Modèle claude-sonnet-5 · prompt v1· les citations sont vérifiées mot pour mot dans le transcript ; le taux de réponse directe est calculé à partir des verdicts question par question. Aucun label idéologique n'est produit.
Bonjour monsieur. Monsieur Dupont-Aignan. Alors vous postulez donc au poste de président. Vous savez qu'on a des exigences de jeunisme. Vous ne vous sentez pas un peu hors du coup ? Vous avez quoi ? 55 ans ? 60 ans ? Non bon, vous êtes un peu vexant. Dites-moi, quel âge vous avez ? 55. C'est une start-up, moi je suis très jeune. 55 ans. Je vous cache pas qu'on cherche nous quelqu'un avec une expérience du pouvoir. C'est un poste à très haute responsabilité. Ah bon, parce que vous trouvez qu'ils ont réussi depuis 20 ans ? Moi, si j'étais vous, je ne prendrais pas ceux qui ont ruiné votre entreprise. Parlons de vous. On est quand même dans un entretien d'embauche.

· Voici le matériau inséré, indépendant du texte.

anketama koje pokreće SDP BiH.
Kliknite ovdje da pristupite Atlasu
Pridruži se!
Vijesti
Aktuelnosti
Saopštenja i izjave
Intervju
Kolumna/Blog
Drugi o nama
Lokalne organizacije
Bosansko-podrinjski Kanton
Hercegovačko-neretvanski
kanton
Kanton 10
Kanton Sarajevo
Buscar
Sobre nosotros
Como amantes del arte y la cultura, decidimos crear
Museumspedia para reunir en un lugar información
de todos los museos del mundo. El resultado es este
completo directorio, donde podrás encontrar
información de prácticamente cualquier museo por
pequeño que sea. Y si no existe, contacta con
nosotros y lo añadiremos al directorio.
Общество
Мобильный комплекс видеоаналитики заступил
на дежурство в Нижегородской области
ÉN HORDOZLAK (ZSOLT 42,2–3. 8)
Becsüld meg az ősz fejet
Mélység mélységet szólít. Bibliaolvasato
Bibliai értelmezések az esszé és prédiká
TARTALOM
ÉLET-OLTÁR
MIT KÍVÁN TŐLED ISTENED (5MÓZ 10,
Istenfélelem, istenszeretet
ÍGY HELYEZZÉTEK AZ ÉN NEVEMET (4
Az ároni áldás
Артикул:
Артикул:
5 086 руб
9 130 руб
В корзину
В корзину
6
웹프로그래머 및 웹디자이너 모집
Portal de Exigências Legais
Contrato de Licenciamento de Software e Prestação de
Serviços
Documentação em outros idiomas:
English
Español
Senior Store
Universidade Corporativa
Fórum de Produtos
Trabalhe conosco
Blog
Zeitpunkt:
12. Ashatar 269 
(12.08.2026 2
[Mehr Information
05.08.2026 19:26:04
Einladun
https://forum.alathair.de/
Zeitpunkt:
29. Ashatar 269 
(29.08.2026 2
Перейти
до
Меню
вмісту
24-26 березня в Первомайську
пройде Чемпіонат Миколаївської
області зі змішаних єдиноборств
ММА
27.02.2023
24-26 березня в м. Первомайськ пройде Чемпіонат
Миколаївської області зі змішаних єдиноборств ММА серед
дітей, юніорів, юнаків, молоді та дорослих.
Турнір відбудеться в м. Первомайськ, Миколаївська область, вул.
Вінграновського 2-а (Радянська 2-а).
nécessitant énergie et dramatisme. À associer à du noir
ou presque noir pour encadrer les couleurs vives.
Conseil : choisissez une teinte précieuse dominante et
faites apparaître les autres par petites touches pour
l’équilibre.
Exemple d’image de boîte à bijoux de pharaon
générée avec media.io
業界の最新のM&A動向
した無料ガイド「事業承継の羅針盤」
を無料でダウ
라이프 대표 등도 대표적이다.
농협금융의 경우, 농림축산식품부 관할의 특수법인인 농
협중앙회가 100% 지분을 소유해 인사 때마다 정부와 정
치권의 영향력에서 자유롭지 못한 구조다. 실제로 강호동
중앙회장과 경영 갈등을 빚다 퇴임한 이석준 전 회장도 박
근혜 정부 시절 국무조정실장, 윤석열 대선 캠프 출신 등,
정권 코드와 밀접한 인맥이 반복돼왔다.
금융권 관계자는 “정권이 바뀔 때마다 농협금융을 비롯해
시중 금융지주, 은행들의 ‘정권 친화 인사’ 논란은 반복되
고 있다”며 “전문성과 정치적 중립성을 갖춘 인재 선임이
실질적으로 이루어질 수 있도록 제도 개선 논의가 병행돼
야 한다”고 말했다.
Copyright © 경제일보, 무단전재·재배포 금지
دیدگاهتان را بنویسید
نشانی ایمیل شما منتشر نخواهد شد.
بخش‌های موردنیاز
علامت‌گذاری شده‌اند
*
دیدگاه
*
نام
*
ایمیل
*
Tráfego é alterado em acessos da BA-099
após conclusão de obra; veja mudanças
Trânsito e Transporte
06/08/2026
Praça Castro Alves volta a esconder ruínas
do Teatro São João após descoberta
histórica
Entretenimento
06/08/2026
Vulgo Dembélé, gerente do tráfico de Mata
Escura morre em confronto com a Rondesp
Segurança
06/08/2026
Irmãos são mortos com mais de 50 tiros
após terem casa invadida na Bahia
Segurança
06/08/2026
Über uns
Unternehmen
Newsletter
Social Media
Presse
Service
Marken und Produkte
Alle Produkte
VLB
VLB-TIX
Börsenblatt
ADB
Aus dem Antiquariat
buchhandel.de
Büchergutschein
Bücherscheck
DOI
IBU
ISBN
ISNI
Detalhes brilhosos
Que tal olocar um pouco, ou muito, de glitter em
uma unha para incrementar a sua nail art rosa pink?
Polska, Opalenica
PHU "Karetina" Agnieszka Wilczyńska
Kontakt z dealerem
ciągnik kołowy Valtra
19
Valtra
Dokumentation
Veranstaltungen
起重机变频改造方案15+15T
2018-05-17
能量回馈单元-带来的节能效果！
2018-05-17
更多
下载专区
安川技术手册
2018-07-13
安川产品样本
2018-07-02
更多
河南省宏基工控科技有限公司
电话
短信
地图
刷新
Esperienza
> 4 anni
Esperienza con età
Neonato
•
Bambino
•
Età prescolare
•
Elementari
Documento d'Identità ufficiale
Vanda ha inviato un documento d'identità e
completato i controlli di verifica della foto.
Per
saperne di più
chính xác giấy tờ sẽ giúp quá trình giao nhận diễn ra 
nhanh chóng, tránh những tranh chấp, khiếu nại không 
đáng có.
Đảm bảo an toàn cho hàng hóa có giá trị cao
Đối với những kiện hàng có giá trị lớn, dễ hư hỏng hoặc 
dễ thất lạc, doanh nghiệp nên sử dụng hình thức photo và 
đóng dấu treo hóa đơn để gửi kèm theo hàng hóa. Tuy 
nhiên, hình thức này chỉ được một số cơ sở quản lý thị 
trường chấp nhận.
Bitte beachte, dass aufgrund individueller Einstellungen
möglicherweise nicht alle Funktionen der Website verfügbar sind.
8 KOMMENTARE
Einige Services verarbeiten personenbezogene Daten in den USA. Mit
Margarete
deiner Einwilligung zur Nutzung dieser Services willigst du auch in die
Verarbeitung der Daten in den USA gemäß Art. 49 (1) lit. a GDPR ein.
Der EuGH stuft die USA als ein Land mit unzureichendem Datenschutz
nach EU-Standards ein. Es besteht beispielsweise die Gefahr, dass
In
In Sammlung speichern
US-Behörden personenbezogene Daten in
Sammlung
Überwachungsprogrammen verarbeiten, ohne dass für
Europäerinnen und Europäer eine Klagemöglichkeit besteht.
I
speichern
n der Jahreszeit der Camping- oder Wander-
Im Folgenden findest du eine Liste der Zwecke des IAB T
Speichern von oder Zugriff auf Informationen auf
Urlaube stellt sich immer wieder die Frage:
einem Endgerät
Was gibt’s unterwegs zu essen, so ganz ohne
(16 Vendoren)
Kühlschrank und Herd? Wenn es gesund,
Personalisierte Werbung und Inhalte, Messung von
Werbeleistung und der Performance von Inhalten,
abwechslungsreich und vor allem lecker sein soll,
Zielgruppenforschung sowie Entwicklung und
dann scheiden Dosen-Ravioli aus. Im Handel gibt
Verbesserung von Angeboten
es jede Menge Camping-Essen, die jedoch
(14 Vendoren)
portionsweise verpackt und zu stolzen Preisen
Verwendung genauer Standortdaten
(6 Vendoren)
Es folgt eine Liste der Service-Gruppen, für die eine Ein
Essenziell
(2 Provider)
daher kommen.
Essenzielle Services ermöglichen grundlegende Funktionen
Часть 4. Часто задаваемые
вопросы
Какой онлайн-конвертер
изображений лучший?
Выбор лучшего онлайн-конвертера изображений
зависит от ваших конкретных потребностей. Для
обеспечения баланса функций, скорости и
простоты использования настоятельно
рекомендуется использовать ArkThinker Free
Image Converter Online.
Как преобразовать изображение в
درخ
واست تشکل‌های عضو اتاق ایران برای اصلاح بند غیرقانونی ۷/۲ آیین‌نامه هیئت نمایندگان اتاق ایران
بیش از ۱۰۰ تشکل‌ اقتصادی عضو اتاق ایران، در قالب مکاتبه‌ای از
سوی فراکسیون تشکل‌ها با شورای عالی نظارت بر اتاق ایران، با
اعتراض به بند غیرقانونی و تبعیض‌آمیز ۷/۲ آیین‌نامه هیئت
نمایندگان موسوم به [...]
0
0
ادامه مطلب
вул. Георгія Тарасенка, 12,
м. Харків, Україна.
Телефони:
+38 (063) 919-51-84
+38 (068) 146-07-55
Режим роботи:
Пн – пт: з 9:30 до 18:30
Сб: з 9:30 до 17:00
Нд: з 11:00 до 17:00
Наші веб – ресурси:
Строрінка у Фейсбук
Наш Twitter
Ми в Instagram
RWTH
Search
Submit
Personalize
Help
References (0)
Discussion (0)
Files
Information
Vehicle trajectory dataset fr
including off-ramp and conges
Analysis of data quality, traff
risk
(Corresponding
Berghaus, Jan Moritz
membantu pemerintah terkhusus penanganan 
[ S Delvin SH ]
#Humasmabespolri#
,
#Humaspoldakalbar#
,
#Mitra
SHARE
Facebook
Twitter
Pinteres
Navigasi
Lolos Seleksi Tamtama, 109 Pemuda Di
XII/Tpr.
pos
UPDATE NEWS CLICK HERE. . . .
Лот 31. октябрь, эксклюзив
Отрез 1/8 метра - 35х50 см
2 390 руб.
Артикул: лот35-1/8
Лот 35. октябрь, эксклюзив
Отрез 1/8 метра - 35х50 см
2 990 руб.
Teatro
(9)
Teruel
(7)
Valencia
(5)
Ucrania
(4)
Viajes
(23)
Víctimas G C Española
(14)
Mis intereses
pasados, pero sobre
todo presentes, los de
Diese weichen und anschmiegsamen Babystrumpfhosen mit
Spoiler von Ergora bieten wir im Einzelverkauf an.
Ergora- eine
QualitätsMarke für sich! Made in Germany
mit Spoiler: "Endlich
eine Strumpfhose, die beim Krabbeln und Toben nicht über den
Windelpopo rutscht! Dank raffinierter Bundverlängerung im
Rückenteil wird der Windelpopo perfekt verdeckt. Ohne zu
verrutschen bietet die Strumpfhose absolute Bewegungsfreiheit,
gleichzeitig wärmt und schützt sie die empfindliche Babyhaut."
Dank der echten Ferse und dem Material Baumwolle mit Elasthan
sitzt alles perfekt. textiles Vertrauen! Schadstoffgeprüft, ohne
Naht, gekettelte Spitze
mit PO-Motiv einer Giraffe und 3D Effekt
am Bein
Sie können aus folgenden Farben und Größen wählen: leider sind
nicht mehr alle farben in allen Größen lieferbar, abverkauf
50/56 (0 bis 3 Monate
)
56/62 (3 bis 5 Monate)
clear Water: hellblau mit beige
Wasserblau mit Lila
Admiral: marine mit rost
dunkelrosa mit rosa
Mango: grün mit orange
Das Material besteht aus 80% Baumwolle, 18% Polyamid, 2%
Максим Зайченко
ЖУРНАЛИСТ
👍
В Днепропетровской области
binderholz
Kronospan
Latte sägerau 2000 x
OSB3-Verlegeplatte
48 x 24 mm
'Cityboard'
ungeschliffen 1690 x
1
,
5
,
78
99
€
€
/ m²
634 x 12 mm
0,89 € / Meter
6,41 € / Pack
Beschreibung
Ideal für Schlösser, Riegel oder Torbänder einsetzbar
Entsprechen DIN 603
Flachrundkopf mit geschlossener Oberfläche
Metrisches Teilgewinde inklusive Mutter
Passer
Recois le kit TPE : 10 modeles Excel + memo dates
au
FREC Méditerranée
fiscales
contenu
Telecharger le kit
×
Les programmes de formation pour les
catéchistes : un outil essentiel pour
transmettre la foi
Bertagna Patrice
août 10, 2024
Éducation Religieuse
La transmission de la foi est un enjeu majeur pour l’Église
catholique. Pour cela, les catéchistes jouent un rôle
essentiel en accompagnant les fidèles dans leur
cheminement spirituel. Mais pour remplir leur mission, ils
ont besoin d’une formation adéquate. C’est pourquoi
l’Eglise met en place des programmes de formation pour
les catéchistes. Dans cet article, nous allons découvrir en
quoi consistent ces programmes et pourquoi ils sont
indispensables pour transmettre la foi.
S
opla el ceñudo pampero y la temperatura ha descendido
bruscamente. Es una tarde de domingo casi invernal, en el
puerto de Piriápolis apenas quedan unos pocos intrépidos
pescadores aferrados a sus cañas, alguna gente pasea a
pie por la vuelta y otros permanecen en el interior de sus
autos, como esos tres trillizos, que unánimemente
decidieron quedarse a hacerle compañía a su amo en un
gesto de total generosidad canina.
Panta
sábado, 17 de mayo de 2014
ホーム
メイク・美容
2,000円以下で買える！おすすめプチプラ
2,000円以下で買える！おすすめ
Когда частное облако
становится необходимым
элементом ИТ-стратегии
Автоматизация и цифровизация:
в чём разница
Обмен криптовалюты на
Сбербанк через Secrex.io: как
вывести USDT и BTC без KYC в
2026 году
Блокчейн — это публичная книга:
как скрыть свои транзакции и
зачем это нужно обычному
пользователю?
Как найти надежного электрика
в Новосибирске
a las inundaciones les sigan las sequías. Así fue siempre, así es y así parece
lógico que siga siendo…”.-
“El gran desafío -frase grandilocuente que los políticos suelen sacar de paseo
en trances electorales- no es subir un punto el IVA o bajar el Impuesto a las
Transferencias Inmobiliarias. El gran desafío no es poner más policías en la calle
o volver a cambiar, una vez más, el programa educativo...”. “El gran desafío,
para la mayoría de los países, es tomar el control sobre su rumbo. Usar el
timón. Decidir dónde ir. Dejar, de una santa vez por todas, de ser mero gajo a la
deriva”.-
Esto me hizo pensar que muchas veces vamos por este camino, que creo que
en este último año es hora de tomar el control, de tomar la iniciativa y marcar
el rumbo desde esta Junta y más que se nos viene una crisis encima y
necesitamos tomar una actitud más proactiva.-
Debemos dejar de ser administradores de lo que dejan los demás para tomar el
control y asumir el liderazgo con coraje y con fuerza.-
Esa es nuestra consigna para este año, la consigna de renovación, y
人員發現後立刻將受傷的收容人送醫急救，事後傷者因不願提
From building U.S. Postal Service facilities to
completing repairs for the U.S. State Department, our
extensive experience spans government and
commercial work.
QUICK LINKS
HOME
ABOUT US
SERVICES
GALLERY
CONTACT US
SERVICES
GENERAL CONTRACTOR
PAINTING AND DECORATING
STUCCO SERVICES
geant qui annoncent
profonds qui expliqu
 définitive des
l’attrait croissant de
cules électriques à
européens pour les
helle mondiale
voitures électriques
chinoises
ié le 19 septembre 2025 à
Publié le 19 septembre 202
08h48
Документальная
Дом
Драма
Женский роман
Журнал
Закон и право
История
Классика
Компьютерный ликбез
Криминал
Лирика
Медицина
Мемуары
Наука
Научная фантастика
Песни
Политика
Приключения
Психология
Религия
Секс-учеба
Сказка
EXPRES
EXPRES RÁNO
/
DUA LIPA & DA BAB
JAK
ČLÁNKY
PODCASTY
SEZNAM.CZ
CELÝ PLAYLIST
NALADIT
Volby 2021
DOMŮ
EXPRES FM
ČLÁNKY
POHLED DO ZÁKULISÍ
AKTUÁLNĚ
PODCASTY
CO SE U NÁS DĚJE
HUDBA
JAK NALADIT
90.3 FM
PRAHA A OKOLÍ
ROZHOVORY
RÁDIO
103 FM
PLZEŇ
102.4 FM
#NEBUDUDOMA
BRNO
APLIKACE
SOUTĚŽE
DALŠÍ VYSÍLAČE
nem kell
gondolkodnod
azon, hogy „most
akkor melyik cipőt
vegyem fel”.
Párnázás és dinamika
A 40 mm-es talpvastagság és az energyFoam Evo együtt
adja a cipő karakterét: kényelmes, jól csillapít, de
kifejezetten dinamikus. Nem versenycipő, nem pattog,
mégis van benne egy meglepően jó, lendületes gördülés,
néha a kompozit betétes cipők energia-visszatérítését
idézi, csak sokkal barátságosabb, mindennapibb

Revenons un peu sur votre slogan, je l'ai là. Debout la France, c'est quoi ? C'est un appel à l'hygiène, au sport ? Vous savez qu'il ne suffit pas de se mettre debout. Il y en a qui marchent. Oui, mais vous savez que les dirigeants français sont couchés depuis 20 ans. Et tout est dans la tête. D'abord, est-ce qu'on est capable de se relever ? Est-ce qu'on a une ambition pour son pays ? Est-ce qu'on a une ambition pour les français ? Non. Et à partir du moment où la France se relèvera, la France a tout pour réussir. Alors nous, on en a pris acte. C'est d'ailleurs pour ça que vous êtes ici aujourd'hui. Vous avez beaucoup de chance. J'hésite beaucoup.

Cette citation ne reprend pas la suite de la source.